This coming weekend Republicans meet in Lowell and Libertarians in Woburn to nominate candidates for statewide office. Democrats will gather June 1 in Worcester to
choose their nominees. The actual party standard-bearers, in cases where more than one
is nominated, won't be known until after September's primary election.
You may find it odd that after not seeing my column for over a month -- because I almost died from a fall and corresponding head injury -- the first words you read from me are my announcement that I am running simultaneously this fall for state representative, state senator, governor and the U.S. Congress.
You may think I am overdoing things. Or, you may have the same question that my neurosurgeon had when I was being tested last week on my reassuringly improving motor skills.
Instead of marching confidently across his office, I did an imitation of Marty Feldman in "Young Frankenstein" -- remember the "walk this way" scene? -- by hunching my back, drooping my eye, and dragging my left foot.

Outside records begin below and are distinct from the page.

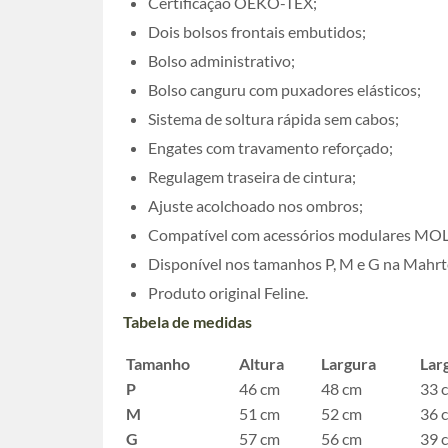
Certificação OEKO-TEX;
Dois bolsos frontais embutidos;
Bolso administrativo;
Bolso canguru com puxadores elásticos;
Sistema de soltura rápida sem cabos;
Engates com travamento reforçado;
Regulagem traseira de cintura;
Ajuste acolchoado nos ombros;
Compatível com acessórios modulares MOL
Disponível nos tamanhos P, M e G na Mahrt
Produto original Feline.
Tabela de medidas
Tamanho
Altura
Largura
Lar
P
46 cm
48 cm
33 
M
51 cm
52 cm
36 
G
57 cm
56 cm
39 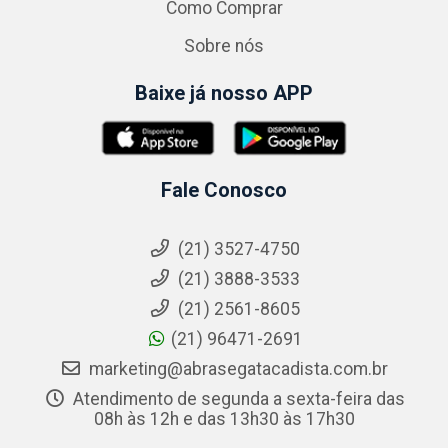
Como Comprar
Sobre nós
Baixe já nosso APP
Fale Conosco
(21) 3527-4750
(21) 3888-3533
(21) 2561-8605
(21) 96471-2691
marketing@abrasegatacadista.com.br
Atendimento de segunda a sexta-feira das
08h às 12h e das 13h30 às 17h30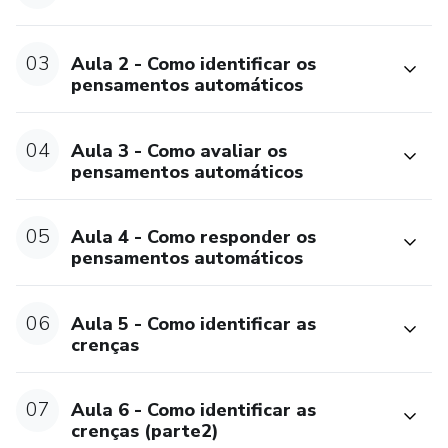
03
Aula 2 - Como identificar os
pensamentos automáticos
04
Aula 3 - Como avaliar os
pensamentos automáticos
05
Aula 4 - Como responder os
pensamentos automáticos
06
Aula 5 - Como identificar as
crenças
07
Aula 6 - Como identificar as
crenças (parte2)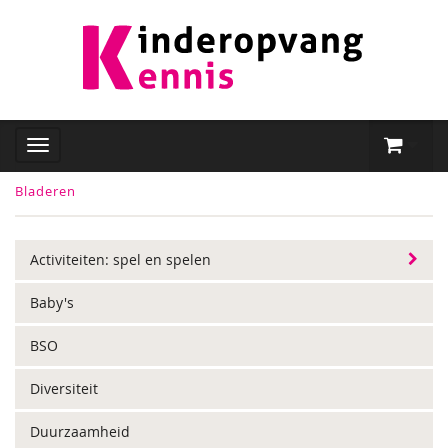
Bladeren
Activiteiten: spel en spelen
Baby's
BSO
Diversiteit
Duurzaamheid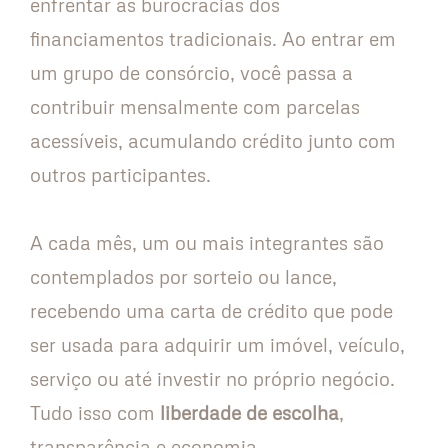
enfrentar as burocracias dos
financiamentos tradicionais. Ao entrar em
um grupo de consórcio, você passa a
contribuir mensalmente com parcelas
acessíveis, acumulando crédito junto com
outros participantes.
A cada mês, um ou mais integrantes são
contemplados por sorteio ou lance,
recebendo uma carta de crédito que pode
ser usada para adquirir um imóvel, veículo,
serviço ou até investir no próprio negócio.
Tudo isso com
liberdade de escolha
,
transparência e economia.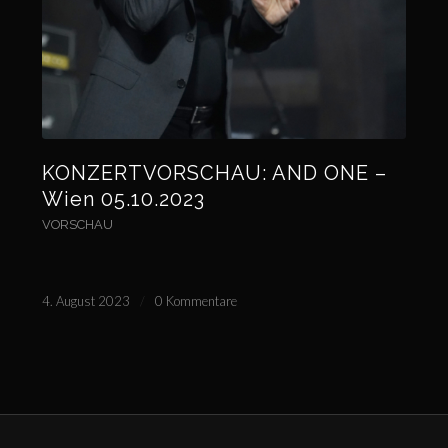
KONZERTVORSCHAU: AND ONE –
Wien 05.10.2023
VORSCHAU
4. August 2023
/
0 Kommentare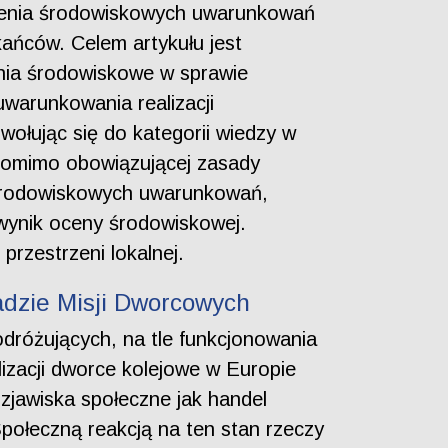
alenia środowiskowych uwarunkowań
kańców. Celem artykułu jest
nia środowiskowe w sprawie
warunkowania realizacji
ołując się do kategorii wiedzy w
 pomimo obowiązującej zasady
 środowiskowych uwarunkowań,
 wynik oceny środowiskowej.
przestrzeni lokalnej.
ładzie Misji Dworcowych
odróżujących, na tle funkcjonowania
izacji dworce kolejowe w Europie
e zjawiska społeczne jak handel
połeczną reakcją na ten stan rzeczy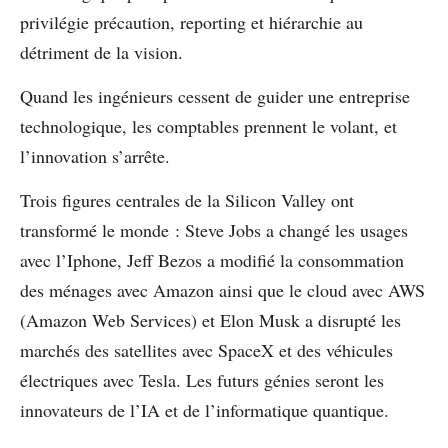
privilégie précaution, reporting et hiérarchie au
détriment de la vision.
Quand les ingénieurs cessent de guider une entreprise
technologique, les comptables prennent le volant, et
l’innovation s’arrête.
Trois figures centrales de la Silicon Valley ont
transformé le monde : Steve Jobs a changé les usages
avec l’Iphone, Jeff Bezos a modifié la consommation
des ménages avec Amazon ainsi que le cloud avec AWS
(Amazon Web Services) et Elon Musk a disrupté les
marchés des satellites avec SpaceX et des véhicules
électriques avec Tesla. Les futurs génies seront les
innovateurs de l’IA et de l’informatique quantique.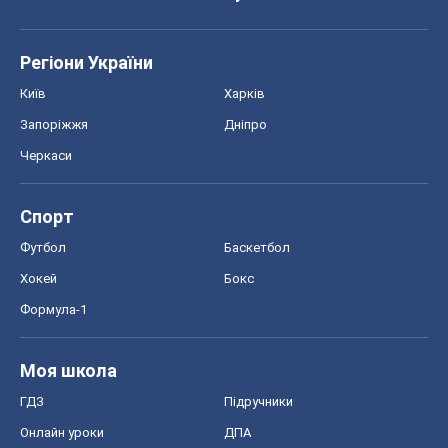
Регіони України
Київ
Харків
Запоріжжя
Дніпро
Черкаси
Спорт
Футбол
Баскетбол
Хокей
Бокс
Формула-1
Моя школа
ГДЗ
Підручники
Онлайн уроки
ДПА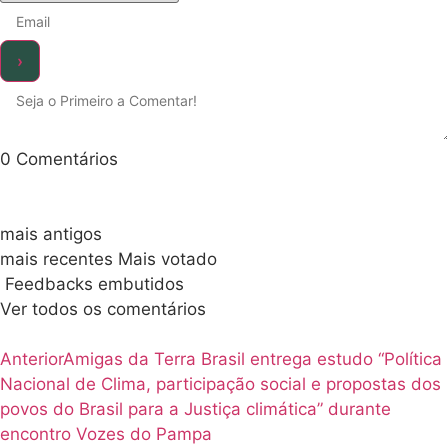
0
Comentários
mais antigos
mais recentes
Mais votado
Feedbacks embutidos
Ver todos os comentários
Anterior
Amigas da Terra Brasil entrega estudo “Política
Nacional de Clima, participação social e propostas dos
povos do Brasil para a Justiça climática” durante
encontro Vozes do Pampa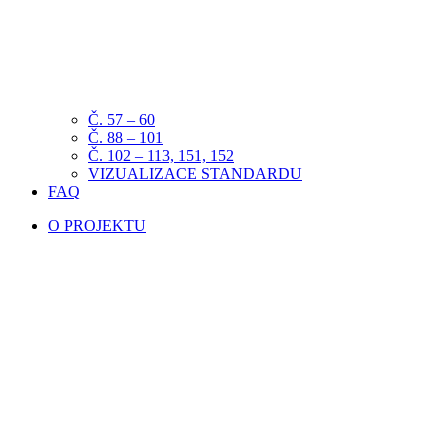
Č. 57 – 60
Č. 88 – 101
Č. 102 – 113, 151, 152
VIZUALIZACE STANDARDU
FAQ
O PROJEKTU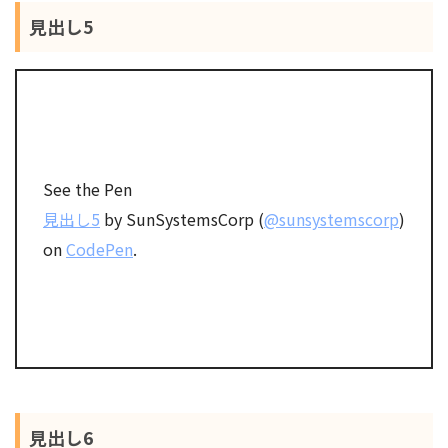
見出し5
See the Pen
見出し5
by SunSystemsCorp (
@sunsystemscorp
)
on
CodePen
.
見出し6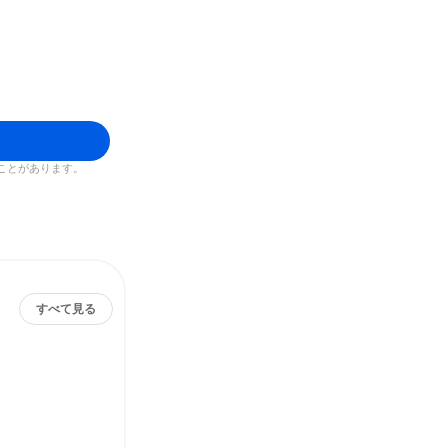
ことがあります。
すべて見る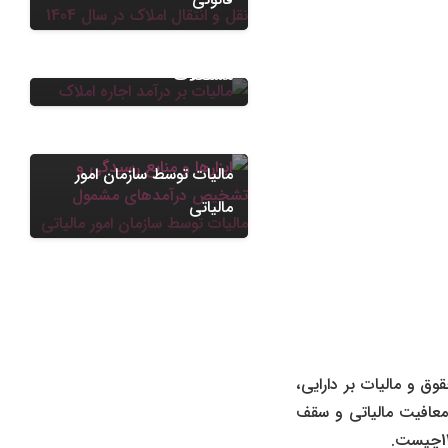
نحوه اعتراض به مالیات بر
درآمد اجاره املاک و
دعاوی مالیاتی
مستغلات
ابزارها و منابع رسیدگی و
تشخیص درآمدهای مشمول
مالیات توسط سازمان امور
مالیاتی
ناشی از حقوق و مالیات بر دارایی،
معافیت مالیاتی و سقف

The doctor asked Chip to tell him if I was "funny" like this before he operated on my brain. I was tempted to insist that I used to be a person of substance, but all I can do now is act scenes from Mel Brookes films.
Actually, it wasn't the brain surgery that changed me. It was reclining on my hospital bed watching every word of the House debate on taxes and various interviews with pro-tax Big Business-types. It all reminded me that the only possible theme for life in Massachusetts is the Sabatini quote: "Born with the gift of laughter and a sense that the world is mad."
Which brings me to the reason for my sudden multiple political ambitions. On May 18, Speaker Tom "You're all so lucky to have a genius like me in charge" Finneran responded to a question from the Associated Press about his critics by insisting that "if critics don't like the process, they should run for election."
Since I never like the process in the House, and sometimes not in the Senate, the governor's office, or in Washington D.C., the only way I can continue my beloved career as occasionally critical columnist and pundit apparently is to run for office myself so I deserve to have an opinion.
Of course the fields will be crowded; you too must all run if you want to exercise your First Amendment right -- if in fact you have one, having never personally written a constitution or Bill of Rights.
I'm just grateful that I have no complaints about my rescue by the Marblehead emergency response teams and care at Salem and Brigham and Women's hospitals. The doctors, nurses, and everyone involved were skilled and wonderful, so I don't have to go to medical or nursing school in order to express a criticism.
But what if my surgical team had made a terrible error and replaced my common sense with Mass. Taxpayer Foundation hysteria? ("The sky is falling! Quick, tax working people before someone thinks of removing special tax breaks from Fat-Cat Boston Big Business!").
Or, worse, what if they replaced my brain with cheerleader Gloria Larson's, she of the Massachusetts Convention Center Authority. Appearing on Jon Keller's Channel 56 show, Larson sought to defend that exciting example of essential, publicly funded projects -- the ugly, white-elephant Boston Convention Center that will add value to Fat-Cat Boston Big Business waterfront investments at taxpayer expense.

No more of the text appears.